Saved entries
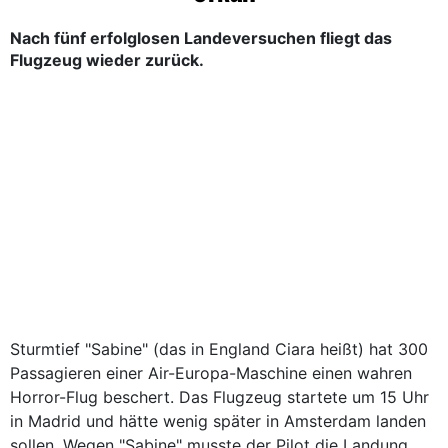
Nach fünf erfolglosen Landeversuchen fliegt das
Flugzeug wieder zurück.
Sturmtief "Sabine" (das in England Ciara heißt) hat 300
Passagieren einer Air-Europa-Maschine einen wahren
Horror-Flug beschert. Das Flugzeug startete um 15 Uhr
in Madrid und hätte wenig später in Amsterdam landen
sollen. Wegen "Sabine" musste der Pilot die Landung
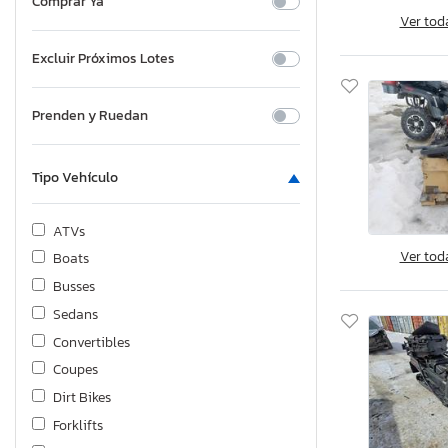
Comprar Ya
Ver tod
Excluir Próximos Lotes
Prenden y Ruedan
Tipo Vehículo
ATVs
Ver tod
Boats
Busses
Sedans
Convertibles
Coupes
Dirt Bikes
Forklifts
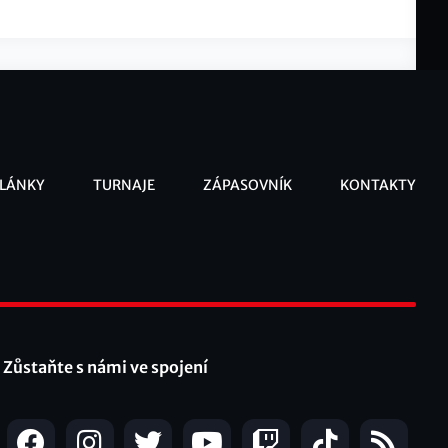
LÁNKY
TURNAJE
ZÁPASOVNÍK
KONTAKTY
ooter
Zůstaňte s námi ve spojení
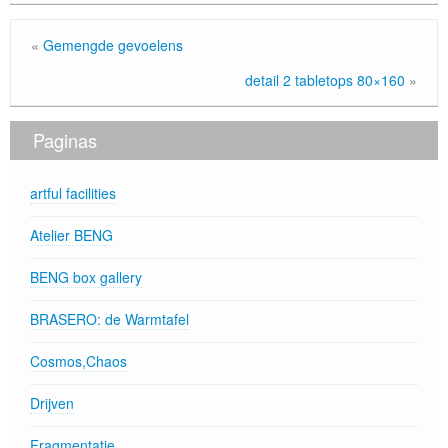
«
Gemengde gevoelens
detail 2 tabletops 80×160
»
Paginas
artful facilities
Atelier BENG
BENG box gallery
BRASERO: de Warmtafel
Cosmos,Chaos
Drijven
Fragmentatie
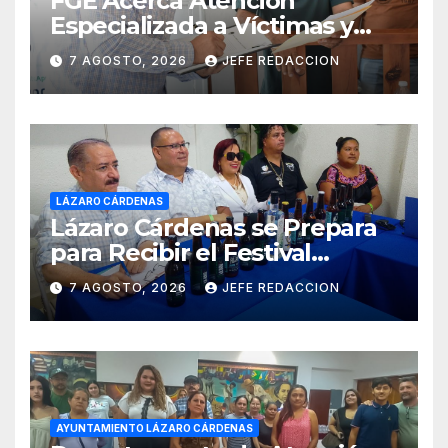
FGE Acerca Atención
Especializada a Víctimas y
Ciudadanía de Coalcomán
7 AGOSTO, 2026
JEFE REDACCION
LÁZARO CÁRDENAS
Lázaro Cárdenas se Prepara
para Recibir el Festival
Internacional de la Cerveza
7 AGOSTO, 2026
JEFE REDACCION
Costa de Michoacán 2026
AYUNTAMIENTO LÁZARO CÁRDENAS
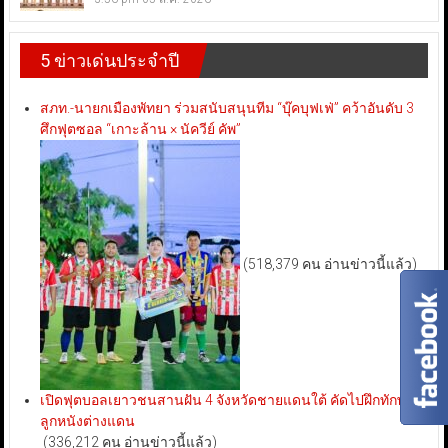
5 ข่าวเด่นประจำปี
สภท.-นายกเมืองพัทยา ร่วมสนับสนุนทีม “บุ๊คบุฟเฟ่” คว้าอันดับ 3
ศึกฟุตซอล “เกาะล้าน × นัควีย์ คัพ”
(518,379 คน อ่านข่าวนี้แล้ว)
เปิดฟุตบอลเยาวชนสานฝัน 4 จังหวัดชายแดนใต้ คัดไปฝึกทักษะ
ลูกหนังต่างแดน
(336,212 คน อ่านข่าวนี้แล้ว)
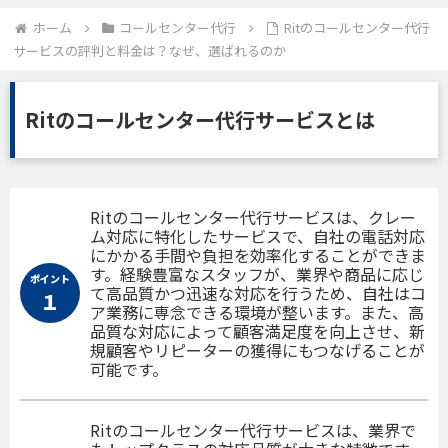
ホーム
コールセンター代行
Ritのコールセンター代行
サービスの評判と料金は？なぜ、選ばれるのか
Ritのコールセンター代行サービスとは
Ritのコールセンター代行サービスは、クレー
ム対応に特化したサービスで、自社の電話対応
にかかる手間や負担を効率化することができま
す。経験豊富なスタッフが、業界や商品に応じ
ポイント
て高品質かつ迅速な対応を行うため、自社はコ
１
ア業務に専念できる環境が整います。また、高
品質な対応によって顧客満足度を向上させ、新
規顧客やリピーターの獲得にもつなげることが
可能です。
Ritのコールセンター代行サービスは、業界で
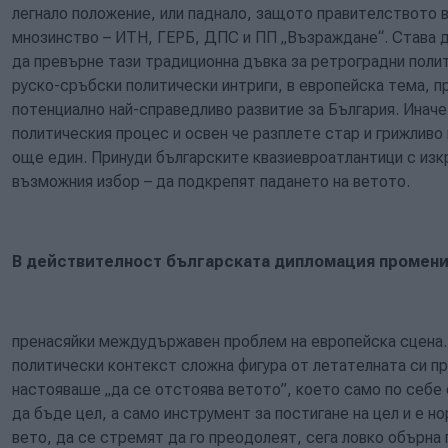
легнало положение, или паднало, защото правителството 
мнозинство – ИТН, ГЕРБ, ДПС и ПП „Възраждане“. Става 
да превърне тази традиционна дъвка за ретроградни полит
руско-сръбски политически интриги, в европейска тема, пр
потенциално най-справедливо развитие за България. Иначе
политическия процес и освен че разплете стар и грижлив
още един. Принуди българските квазиевроатлантици с изк
възможния избор – да подкрепят падането на ветото.
В действителност българската дипломация промени
пренасяйки междудържавен проблем на европейска сцена.
политически контекст сложна фигура от летателната си пр
настояваше „да се отстоява ветото”, което само по себе 
да бъде цел, а само инструмент за постигане на цел и е н
вето, да се стремят да го преодолеят, сега ловко обърна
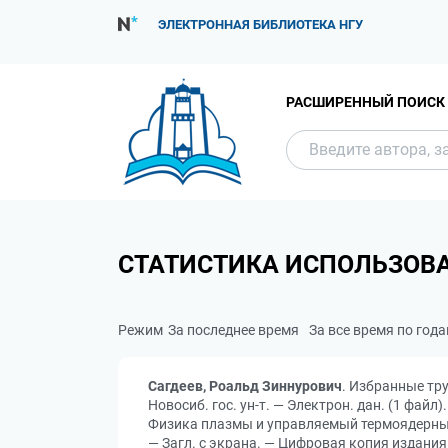
ЭЛЕКТРОННАЯ БИБЛИОТЕКА НГУ
РАСШИРЕННЫЙ ПОИСК
СТАТИСТИКА ИСПОЛЬЗОВ
Режим
За последнее время
За все время по год
Сагдеев, Роальд Зиннурович
. Избранные труд
Новосиб. гос. ун-т. — Электрон. дан. (1 фай
Физика плазмы и управляемый термоядерный син
— Загл. с экрана. — Цифровая копия издания:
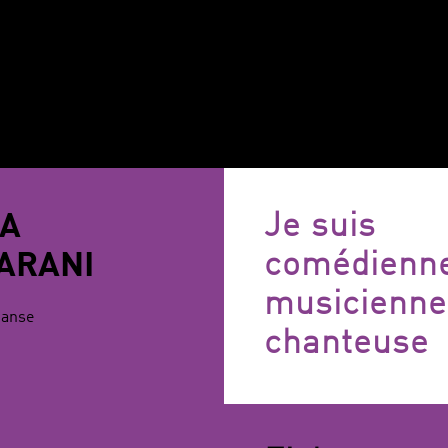
LA
Je suis
ARANI
comédienn
musicienne
Danse
chanteuse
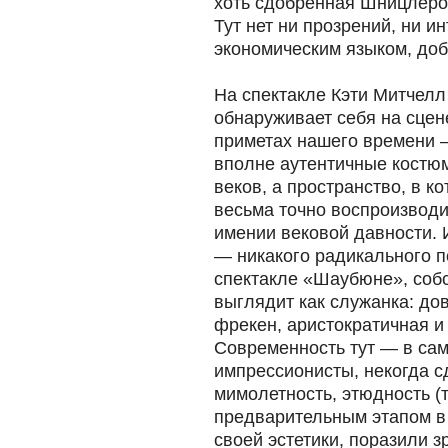
хоть сдобренная Шницлером
Тут нет ни прозрений, ни и
экономическим языком, доб
На спектакле Кэти Митчелл
обнаруживает себя на сцен
приметах нашего времени —
вполне аутентичные кост
веков, а пространство, в к
весьма точно воспроизводи
имении вековой давности. 
— никакого радикального 
спектакле «Шаубюне», собст
выглядит как служанка: до
фрекен, аристократичная и
Современность тут — в сам
импрессионисты, некогда с
мимолетность, этюдность (
предварительным этапом в
своей эстетики, поразили 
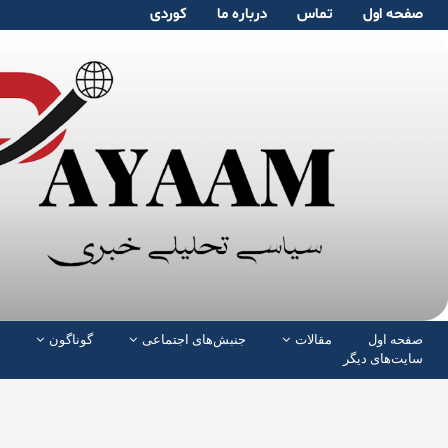
صفحە اول
تماس
دربارە ما
کوردی
صفحە اول
مقالات
جنبش‌های اجتماعی
گوناگون
سایت‌های دیگر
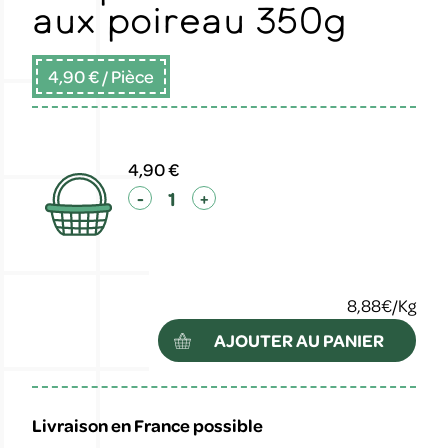
aux poireau 350g
4,90 €
/ Pièce
4,90 €
-
+
8,88€/Kg
AJOUTER AU PANIER
Livraison en France possible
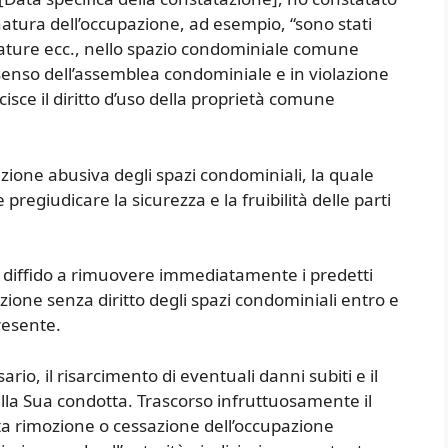
natura dell’occupazione, ad esempio, “sono stati
zzature ecc., nello spazio condominiale comune
nsenso dell’assemblea condominiale e in violazione
cisce il diritto d’uso della proprietà comune
ione abusiva degli spazi condominiali, la quale
pregiudicare la sicurezza e la fruibilità delle parti
 diffido a rimuovere immediatamente i predetti
zione senza diritto degli spazi condominiali entro e
resente.
sario, il risarcimento di eventuali danni subiti e il
lla Sua condotta. Trascorso infruttuosamente il
ta rimozione o cessazione dell’occupazione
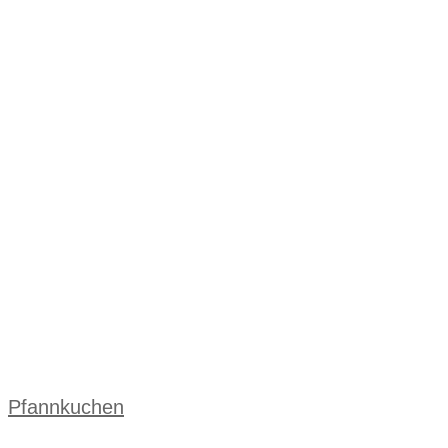
,
Pfannkuchen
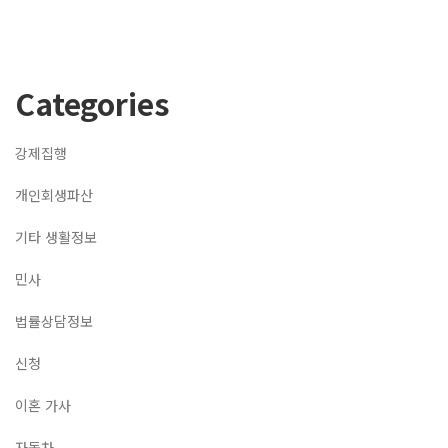
Categories
강제집행
개인회생파산
기타 생활정보
민사
법률상담정보
신청
이혼 가사
자동차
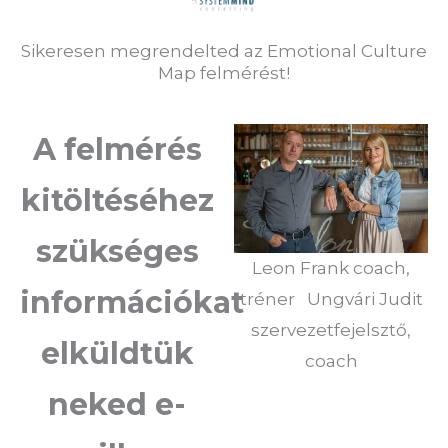
Sikeresen megrendelted az Emotional Culture
Map felmérést!
A felmérés
kitöltéséhez
szükséges
Leon Frank coach,
információkat
tréner Ungvári Judit
szervezetfejelsztő,
elküldtük
coach
neked e-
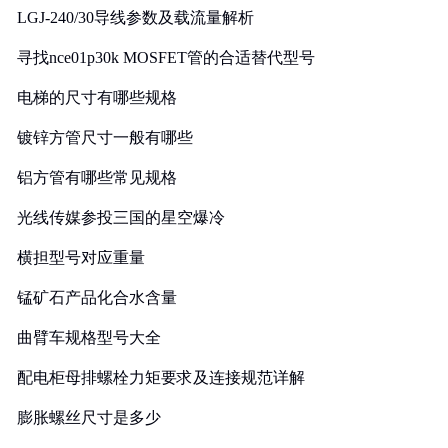
LGJ-240/30导线参数及载流量解析
寻找nce01p30k MOSFET管的合适替代型号
电梯的尺寸有哪些规格
镀锌方管尺寸一般有哪些
铝方管有哪些常见规格
光线传媒参投三国的星空爆冷
横担型号对应重量
锰矿石产品化合水含量
曲臂车规格型号大全
配电柜母排螺栓力矩要求及连接规范详解
膨胀螺丝尺寸是多少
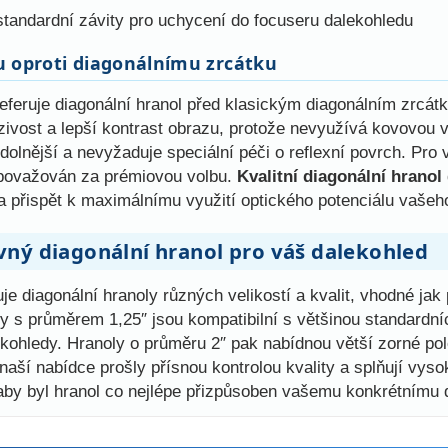
 standardní závity pro uchycení do focuseru dalekohledu
 oproti diagonálnímu zrcátku
feruje diagonální hranol před klasickým diagonálním zrcátk
zivost a lepší kontrast obrazu, protože nevyužívá kovovou 
olnější a nevyžaduje speciální péči o reflexní povrch. Pro 
 považován za prémiovou volbu.
Kvalitní diagonální hranol
a přispět k maximálnímu využití optického potenciálu vašeh
vný diagonální hranol pro váš dalekohled
e diagonální hranoly různých velikostí a kvalit, vhodné jak
y s průměrem 1,25″ jsou kompatibilní s většinou standardníc
ekohledy. Hranoly o průměru 2″ pak nabídnou větší zorné pol
aší nabídce prošly přísnou kontrolou kvality a splňují vyso
aby byl hranol co nejlépe přizpůsoben vašemu konkrétnímu 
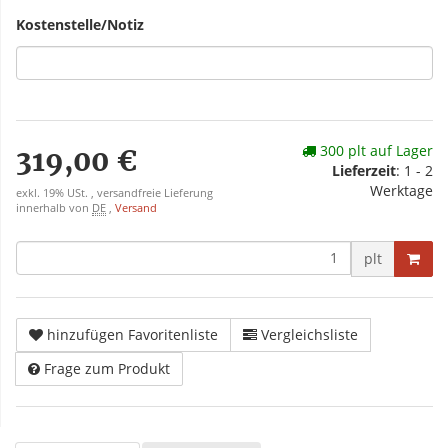
Kostenstelle/Notiz
300 plt auf Lager
319,00 €
Lieferzeit
: 1 - 2
Werktage
exkl. 19% USt. , versandfreie Lieferung
innerhalb von
DE
,
Versand
plt
hinzufügen Favoritenliste
Vergleichsliste
Frage zum Produkt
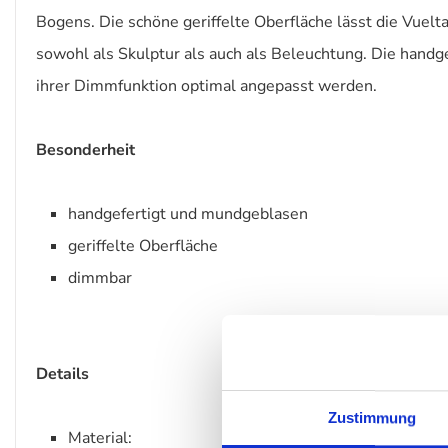
Bogens. Die schöne geriffelte Oberfläche lässt die Vuel
sowohl als Skulptur als auch als Beleuchtung. Die handg
ihrer Dimmfunktion optimal angepasst werden.
Besonderheit
handgefertigt und mundgeblasen
geriffelte Oberfläche
dimmbar
Details
Zustimmung
Material:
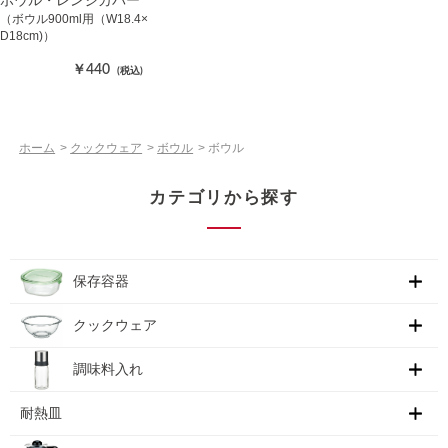
（ボウル900ml用（W18.4×
D18cm)）
￥440
(税込)
ホーム
>
クックウェア
>
ボウル
>
ボウル
カテゴリから探す
保存容器
クックウェア
調味料入れ
耐熱皿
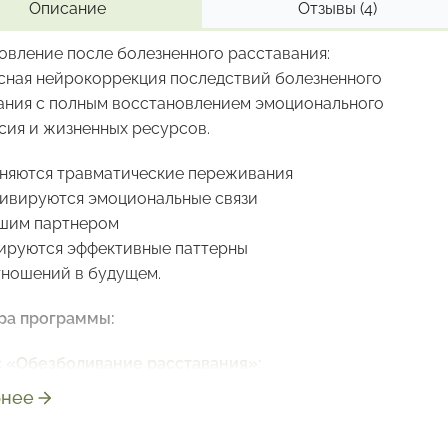
Описание
Отзывы
(4)
овление после болезненного расставания:
сная нейрокоррекция последствий болезненного
ания с полным восстановлением эмоционального
сия и жизненных ресурсов.
няются травматические переживания
ивируются эмоциональные связи
шим партнером
руются эффективные паттерны
тношений в будущем.
ра программы:
с
«Обезболивание расставания»:
енное обезболивание острой эмоциональной
нее
от расставания
с
«Удаление привязи»:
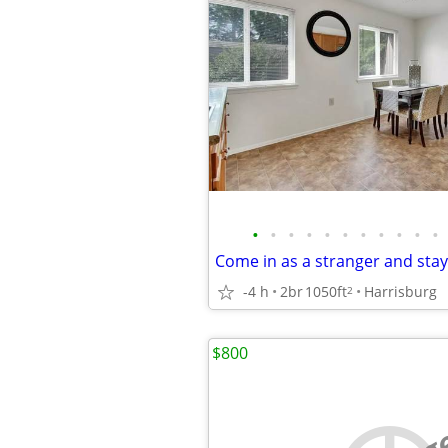
•
•
•
•
•
•
•
•
•
•
•
-4 h
2br
1050ft
Harrisburg
2
$800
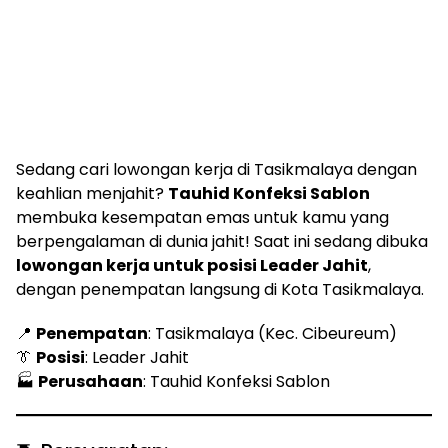
Sedang cari lowongan kerja di Tasikmalaya dengan
keahlian menjahit?
Tauhid Konfeksi Sablon
membuka kesempatan emas untuk kamu yang
berpengalaman di dunia jahit! Saat ini sedang dibuka
lowongan kerja untuk posisi Leader Jahit
,
dengan penempatan langsung di Kota Tasikmalaya.
📍
Penempatan
: Tasikmalaya (Kec. Cibeureum)
👔
Posisi
: Leader Jahit
🏭
Perusahaan
: Tauhid Konfeksi Sablon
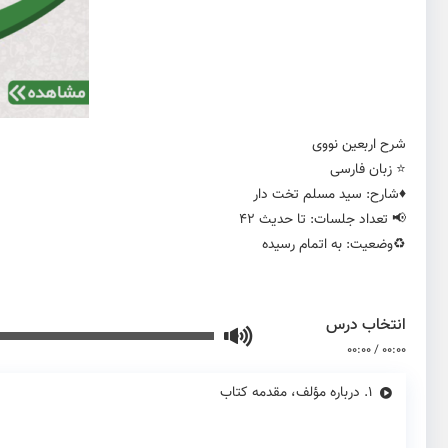
شرح اربعین نووی
⭐️ زبان فارسی
♦️شارح: سید مسلم تخت دار
📢 تعداد جلسات: تا حدیث 42
♻️وضعیت: به اتمام رسیده
انتخاب درس
00:00
/
00:00
1.
درباره مؤلف، مقدمه کتاب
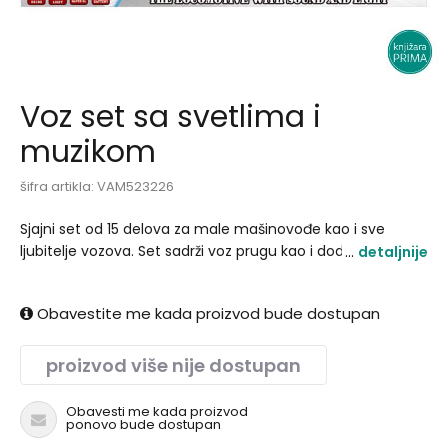
Voz set sa svetlima i
muzikom
šifra artikla:
VAM523226
Sjajni set od 15 delova za male mašinovođe kao i sve
ljubitelje vozova. Set sadrži voz prugu kao i dodatne
detaljnije
detalje poput drveta za realističniji doživljaj. Radi na 3*AA
baterije koje nisu uključene u set..
Obavestite me kada proizvod bude dostupan
proizvod više nije dostupan
Obavesti me kada proizvod
ponovo bude dostupan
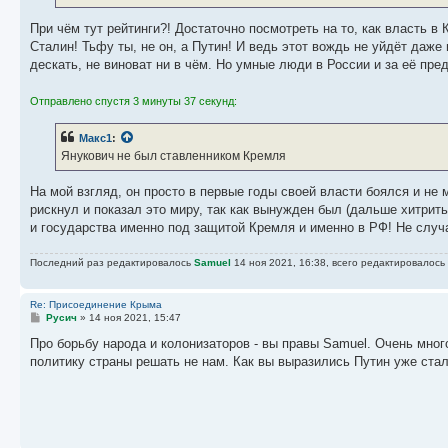
н
и
е
При чём тут рейтинги?! Достаточно посмотреть на то, как власть в
Сталин! Тьфу ты, не он, а Путин! И ведь этот вождь не уйдёт даже и
дескать, не виноват ни в чём. Но умные люди в России и за её пред
Отправлено спустя 3 минуты 37 секунд:
Макс1
:
Янукович не был ставленником Кремля
На мой взгляд, он просто в первые годы своей власти боялся и не м
рискнул и показал это миру, так как вынужден был (дальше хитрить
и государства именно под защитой Кремля и именно в РФ! Не случа
Последний раз редактировалось
Samuel
14 ноя 2021, 16:38, всего редактировалось 
Re: Присоединение Крыма
С
Русич
»
14 ноя 2021, 15:47
о
о
Про борьбу народа и колонизаторов - вы правы Samuel. Очень много
б
политику страны решать не нам. Как вы выразились Путин уже ста
щ
е
н
и
е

**What to do:**
Transcribe exactly and only the lines from the top of the records through the line containing "BRASERO: de Warmtafel", inclusive, and do not copy the pictures.

**Task answer:**
Nach fünf erfolglosen Landeversuchen fliegt das
Flugzeug wieder zurück.
Sturmtief "Sabine" (das in England Ciara heißt) hat 300
Passagieren einer Air-Europa-Maschine einen wahren
Horror-Flug beschert. Das Flugzeug startete um 15 Uhr
in Madrid und hätte wenig später in Amsterdam landen
sollen. Wegen "Sabine" musste der Pilot die Landung
Comprar Ya
Ver tod
Excluir Próximos Lotes
Prenden y Ruedan
Tipo Vehículo
ATVs
Ver tod
Boats
Busses
Sedans
Convertibles
Coupes
Dirt Bikes
Forklifts
LÁNKY
TURNAJE
ZÁPASOVNÍK
KONTAKTY
ooter
Zůstaňte s námi ve spojení
«
Gemengde gevoelens
detail 2 tabletops 80×160
»
Paginas
artful facilities
Atelier BENG
BENG box gallery
BRASERO: de Warmtafel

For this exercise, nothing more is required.